DAVID JEREMY BOOTH (1965-2012)
… he was soldier, he was cavalry, he as infantry, he was wildlife protection, he was demining. He was in love, he was a dad, he was friendship. He was nature, he was early mornings, he was simple things, he was pure life. He was a vineyard man, and our gardener. But most of all he was our friend.

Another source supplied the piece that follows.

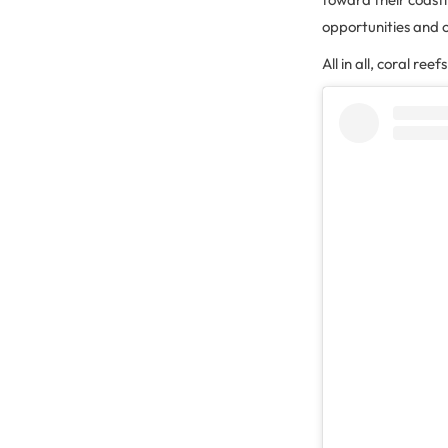
opportunities and 
All in all, coral ree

Born in England, army officer for seven years, reaching the rank of Captain in the Green Jackets, he then studied Agriculture and Management at the Royal Agricultural College Cirencester, did Mine-clearing in Mozambique and wildlife protection in Kenya.
Afterwards, he studied viticulture at UC Davis and became a disciple of Richard Smart in Portugal, where he introduced new trellising systems, and brought a profound knowledge in viticulture that enabled him to transmit complicated concepts in a very simple way.
He was a vineyard consultant to various wine producers such as: Lyma Mayer, Terras de Alter, Azamor, Vida Nova (Cliff Richards), Arrepiado Velho… to name just a few.
As guest speaker, he lectured the MBA course at his old school the Royal Agricultural College Cirencester. In 2004 he founded together with António the Fitapreta project, which he gave priority in a professional life already so full.
For us friends and companions of battle, we miss his constant and infectious smile, his eternal optimism, his will to help, his capacity to listen and his pleasure for the simple things in life: fresh air, nature, time with his children, time with people, pure life. With the certainty that we shall always honour and remember him. Working even harder, but with the same free spirit and freshness that he has always transmitted.